Theory

Stochastic dynamical systems

Stochastic dynamical systems describe the evolution of a random process \((X_t)_{t \ge 0}\), where the state \(X_t \in \mathbb{R}^{d}\) evolves according to probabilistic rules rather than deterministic dynamics only. If the system is Markovian, i.e. \(X_{t+\Delta t}\) depends only on the current state \(X_t\), its behavior can be characterized by a stochastic differential equation (SDE) of the form:

\[dX_t = f(X_t)\,dt + g(X_t)\,dW_t.\]

where \(f : \mathbb{R}^{d} \to \mathbb{R}^{d}\) denotes the drift term, governing the deterministic component of the dynamics, while \(g : \mathbb{R}^{d} \to \mathbb{R}^{d \times m}\) represents the diffusion matrix, which scales the stochastic forcing introduced by the \(m\)-dimensional Wiener process \(W_t \in \mathbb{R}^{m}\).

Solving analytically the above SDE to obtain the system probability distributions is rarely feasible, especially in nonlinear or high-dimensional settings. Markov chain Monte Carlo (MCMC) methods address this challenge by constructing a discrete-time Markov chain whose stationary distribution approximates the target distribution of the stochastic dynamical system. In this context, MCMC produces an ensemble of sample trajectories \(\{X_t^{(k)}\}_{k=1}^K\), where each \(X_t^{(k)}\) represents the \(k\)-th simulated path of the underlying Markov process. These sampled trajectories allow to approximate expectations \(\mathbb{E}[h(X_t)]\), estimate uncertainty, and analyze long-term behavior even when closed-form expressions for the dynamics are inaccessible.

Rare events

Rare events of the above stochastic dynamical system correspond to outcomes of the process \(X_t\) that occur with very low probability but often carry significant impact, such as extreme fluctuations in financial markets, system failures, climate extremes or transitions between metastable states in physical systems. Let denote such a rare event by

\[\mathcal{E} = \{ X_t \in \mathcal{C} \},\]

where \(\mathcal{C}\) is a subset of the state space \(\mathbb{R}^{d}\) with small probability under the distribution of \(X_t\). Quantities of interest often involve the expectation of an indicator function

\[\mathbb{P}(\mathcal{E}) = \mathbb{E}[\mathbf{1}_{\mathcal{E}}(X_t)].\]

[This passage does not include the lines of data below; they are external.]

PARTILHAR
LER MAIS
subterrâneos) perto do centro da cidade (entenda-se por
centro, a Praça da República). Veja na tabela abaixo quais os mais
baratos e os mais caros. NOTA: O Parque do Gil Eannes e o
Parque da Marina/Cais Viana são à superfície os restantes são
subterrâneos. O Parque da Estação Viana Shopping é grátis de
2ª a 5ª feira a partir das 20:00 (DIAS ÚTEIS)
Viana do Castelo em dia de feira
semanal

Estimating \(\mathbb{P}(\mathcal{E})\) using plain Monte Carlo involves drawing \(K\) independent trajectories \(\{X_t^{(k)}\}_{k=1}^K\) and computing the empirical average, resulting in an estimator:

\[\hat{P}_K = \frac{1}{K} \sum_{k=1}^K \mathbf{1}_{\mathcal{E}}(X_t^{(k)})\]

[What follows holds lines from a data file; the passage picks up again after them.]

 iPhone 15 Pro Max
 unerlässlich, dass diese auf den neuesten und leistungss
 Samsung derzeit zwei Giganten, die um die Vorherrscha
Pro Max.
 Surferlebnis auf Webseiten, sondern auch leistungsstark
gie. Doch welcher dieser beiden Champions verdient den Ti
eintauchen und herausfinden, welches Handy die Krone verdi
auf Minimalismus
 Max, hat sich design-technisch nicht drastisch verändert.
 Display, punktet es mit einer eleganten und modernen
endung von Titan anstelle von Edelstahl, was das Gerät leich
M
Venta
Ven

While unbiased, this estimator suffers from a severe relative error issue when the occurrence of the event \(\mathcal{E}\) is rare. Specifically, the relative error writes (Rubino and Tuffin):

\[\mathrm{RE}(\hat{P}_K) = \frac{\sqrt{\mathrm{Var}(\hat{P}_K)}}{\mathbb{P}(\mathcal{E})} ~ \sim \mathcal{O}\!\left( \frac{1}{\sqrt{K\,\mathbb{P}(\mathcal{E})}} \right),\]

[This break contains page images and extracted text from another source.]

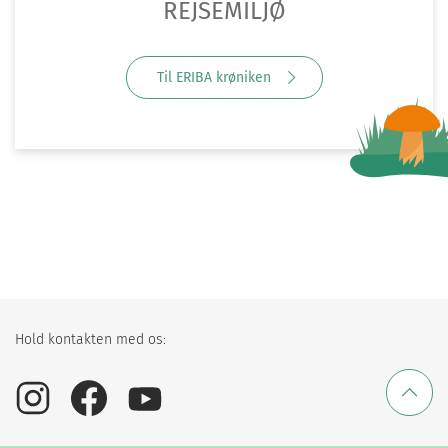
REJSEMILJØ
Til ERIBA krøniken
Hold kontakten med os:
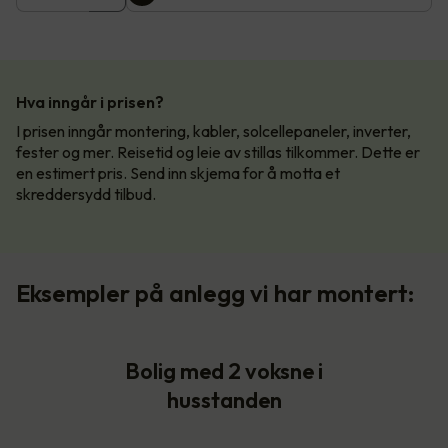
Hva inngår i prisen?
I prisen inngår montering, kabler, solcellepaneler, inverter,
fester og mer. Reisetid og leie av stillas tilkommer. Dette er
en estimert pris. Send inn skjema for å motta et
skreddersydd tilbud.
Eksempler på anlegg vi har montert:
Bolig med 2 voksne i
husstanden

which implies that achieving a fixed relative accuracy requires \(K = \mathcal{O}(1 / \mathbb{P}(\mathcal{E}))\) samples. For rare events where \(\mathbb{P}(\mathcal{E})\) is extremely small, this makes plain Monte Carlo computationally infeasible, motivating the use of variance reduction and specialized rare-event sampling techniques such as importance sampling, splitting, or rare-event-focused Markov chain Monte Carlo methods.

Trajectory-adaptive multilevel sampling

Trajectory-Adaptive Multilevel Sampling TAMS (Lestang et al.) is a rare event technique of the Importance Splitting (IS) family, derived from Adaptive Multilevel Sampling (AMS) (see for instance the perspective on AMS by Cerou et al.). AMS (Cerou and Guyader) was designed with transition between metastable states in mind. Using the previously introduced notations, let’s define a state \(\mathcal{A}\), a subset of \(\mathbb{R}^{d}\), and the associated return time to \(\mathcal{A}\):

\[\tau_{\mathcal{A}} = \mathrm{inf}\{t \in \mathbb{N} : X_t \in \mathcal{A}\}\]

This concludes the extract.